Le décès, samedi, du propriétaire de l'Olympique de Marseille (Ligue 1) Robert Louis-Dreyfus nourrit le débat sur l'avenir à terme de ce club qu'il possédait en nom propre, malgré les premiers messages visant à rassurer les supporteurs sur sa pérennité.
Passionné de sport, Louis-Dreyfus s'était lancé dans l'aventure OM fin 1996 alors qu'il était encore patron d'Adidas, prenant le contrôle du club à 99% via une société anonyme à objet sportif, Eric Soccer (du prénom de l'un de ses trois fils). Le PDG de cette entreprise est depuis début 2008 Vincent Labrune, président du conseil de surveillance du club et porte-parole de "RLD".
Par volonté sans doute de ne pas mélanger passion et raison, cette société appartient en nom propre à Robert Louis-Dreyfus et ne figure pas, à ce jour, au périmètre du puissant empire familial Louis-Dreyfus, qu'il avait réintégré en 2000 et dont il détenait la majorité depuis 2007.
"RLD" a d'ailleurs régulièrement acquis, puis développé, seul ou en partenariat, des sociétés hors de son groupe, comme la marque Le Coq Sportif ou la juteuse entreprise de droits télévisuels Infront, née des ruines du groupe allemand Kirch.
Quel avenir, désormais, pour Eric Soccer ? Dans un communiqué dimanche, les héritiers de l'homme d'affaires (sa femme Margarita et ses trois fils Eric, Maurice et Kirill) ont affirmé qu'ils entendaient "poursuivre l'oeuvre engagée" par l'ancien propriétaire de ce club "auquel il était tant attaché".
Ces déclarations rassurantes sont à usage interne, à l'attention des membres du club, et externe, à destination des supporteurs (même si "RLD" ne jouissait pas auprès d'eux d'une grande popularité) et de la mairie de Marseille. Elles semblent indiquer que, dans un premier temps au moins, l'OM restera dans le giron d'Eric Soccer.
C'est, avant tout, l'assurance du maintien d'un soutien financier. D'abord parce que la société apportait des garanties bancaires au club, ensuite parce qu'elle lui accordait des prêts, le dernier remontant en 2005, qui ont parfois fait l'objet d'abandon de créances. Depuis plusieurs semaines, des consignes avaient d'ailleurs été données à Eric Soccer pour accorder au club des moyens supplémentaires. La campagne de recrutement actuel (18 millions d'euros pour Lucho Gonzalez, 7 millions pour Diawara) en est l'illustration.

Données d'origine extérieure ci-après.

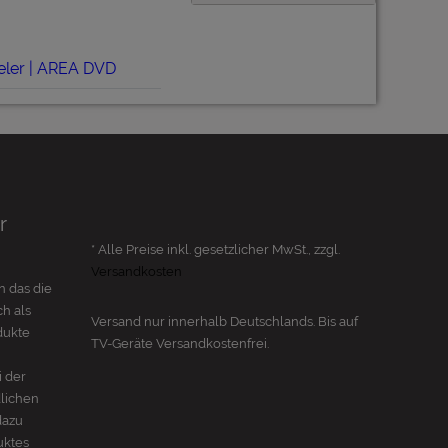
eler | AREA DVD
r
* Alle Preise inkl. gesetzlicher MwSt., zzgl.
Versandkosten
n das die
h als
Versand nur innerhalb Deutschlands. Bis auf
dukte
TV-Geräte
Versandkostenfrei.
i der
dlichen
dazu
uktes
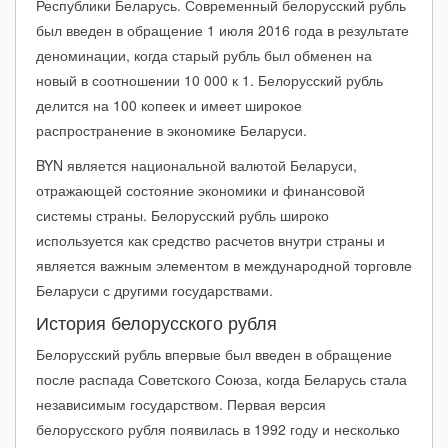
Республики Беларусь. Современный белорусский рубль
ноябрь 2023
-0.72₽
↓ -2.44%
28.83₽
был введен в обращение 1 июля 2016 года в результате
деноминации, когда старый рубль был обменен на
октябрь 2023
-0.12₽
↓ -0.4%
29.55₽
новый в соотношении 10 000 к 1. Белорусский рубль
сентябрь 2023
-0.54₽
↓ -1.79%
29.67₽
делится на 100 копеек и имеет широкое
распространение в экономике Беларуси.
август 2023
+0.35₽
↑ +1.19%
30.21₽
BYN является национальной валютой Беларуси,
июль 2023
+1.83₽
↑ +6.52%
29.86₽
отражающей состояние экономики и финансовой
июнь 2023
+0.71₽
↑ +2.6%
28.03₽
системы страны. Белорусский рубль широко
используется как средство расчетов внутри страны и
май 2023
-0.29₽
↓ -1.06%
27.32₽
является важным элементом в международной торговле
апрель 2023
+0.84₽
↑ +3.13%
27.62₽
Беларуси с другими государствами.
История белорусского рубля
март 2023
+0.31₽
↑ +1.16%
26.78₽
Белорусский рубль впервые был введен в обращение
февраль 2023
+0.50₽
↑ +1.93%
26.47₽
после распада Советского Союза, когда Беларусь стала
январь 2023
+0.46₽
↑ +1.82%
25.97₽
независимым государством. Первая версия
белорусского рубля появилась в 1992 году и несколько
2022 (среднее)
-3.06₽
↓ -10.54%
25.96₽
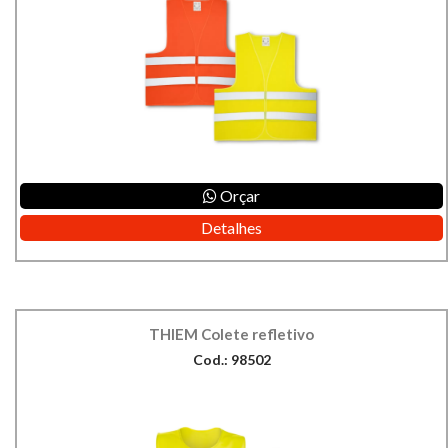
Orçar
Detalhes
THIEM Colete refletivo
Cod.: 98502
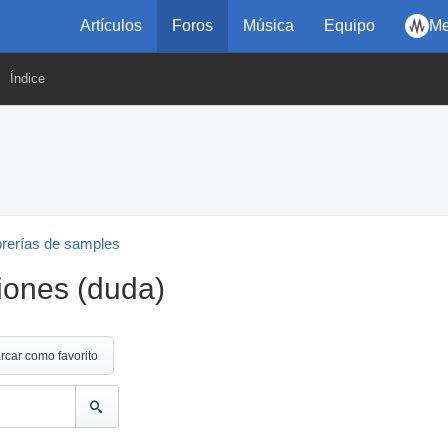
Artículos
Foros
Música
Equipo
Me
Índice
brerías de samples
iones (duda)
rcar como favorito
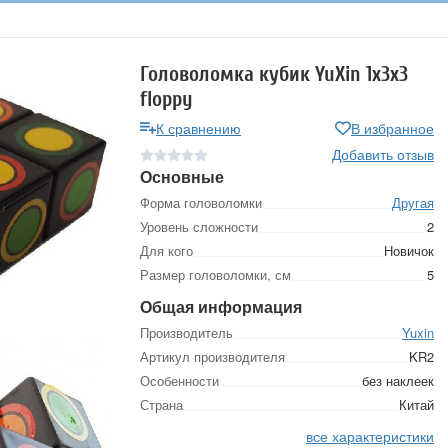
Головоломка кубик YuXin 1x3x3
floppy
К сравнению
В избранное
Добавить отзыв
Основные
Форма головоломки
Другая
Уровень сложности
2
Для кого
Новичок
Размер головоломки, см
5
Общая информация
Производитель
Yuxin
Артикул производителя
KR2
Особенности
без наклеек
Страна
Китай
все характеристики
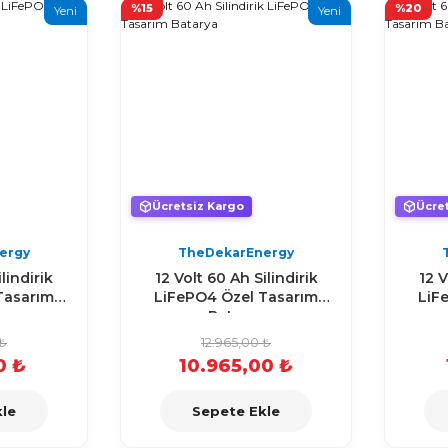
%15
%20
Yeni
Yeni
Ücretsiz Kargo
Ücre
ergy
TheDekarEnergy
lindirik
12 Volt 60 Ah Silindirik
12 V
Tasarım
LiFePO4 Özel Tasarım
LiF
a
Batarya
 ₺
12.965,00 ₺
0 ₺
10.965,00 ₺
le
Sepete Ekle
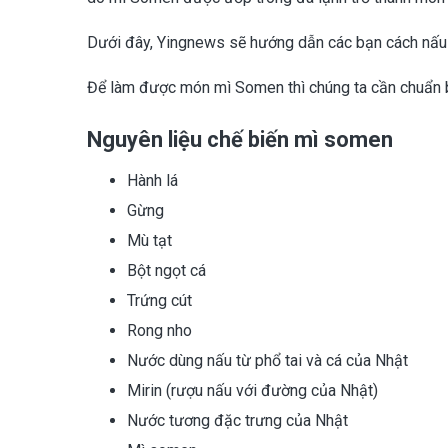
Dưới đây, Yingnews sẽ hướng dẫn các bạn cách nấu
Để làm được món mì Somen thì chúng ta cần chuẩn b
Nguyên liệu chế biến mì somen
Hành lá
Gừng
Mù tạt
Bột ngọt cá
Trứng cút
Rong nho
Nước dùng nấu từ phổ tai và cá của Nhật
Mirin (rượu nấu với đường của Nhật)
Nước tương đặc trưng của Nhật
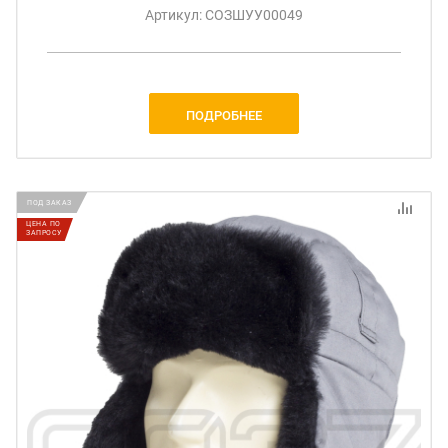
Артикул: СОЗШУУ00049
ПОДРОБНЕЕ
ПОД ЗАКАЗ
ЦЕНА ПО
ЗАПРОСУ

Reste cependant à connaître les intentions, à terme, des héritiers de Louis-Dreyfus, ce qui déplace le débat sur un terrain purement patrimonial.
Trois scénarios sont possibles.
Le statu quo, d'abord. De source proche du club, on doute toutefois de la réelle volonté de la famille de s'investir --et d'investir-- dans un club de football, même sur un mode délégataire comme aujourd'hui.
L'intégration dans le groupe Louis-Dreyfus, ensuite. L'hypothèse est à l'étude, indique une autre source proche du club. Elle retiendrait particulièrement l'attention de Jacques Veyrat, le véritable patron du groupe, que "RLD" présentait lui-même comme son successeur, et dont le frère Antoine est l'actuel directeur général du club.
Pour que cette opération se réalise, le groupe, ou ses actionnaires, doit cependant y trouver un véritable intérêt stratégique, là où le chiffre d'affaires de 120 millions d'euros de l'OM n'est rien en regard des milliards affichés par Louis-Dreyfus. Le club devra alors être plus qu'un simple support publicitaire pour les activités du groupe, comme avec la société Direct Energie, actuel sponsor maillot.
Mais d'un strict point de vue financier, les héritiers n'auraient-il pas davantage intérêt à vendre Eric Soccer ?
C'est la troisième solution. La dernière tentative remonte à 2007. Ecoeuré par sa condamnation à dix mois de prison avec sursis dans l'affaire des transferts suspects de 1997 à 1999, "RLD" décidait de vendre le club. Mais l'affaire échoua en raison du caractère sulfureux de l'acquéreur désigné, le Canadien Jack Kachkar.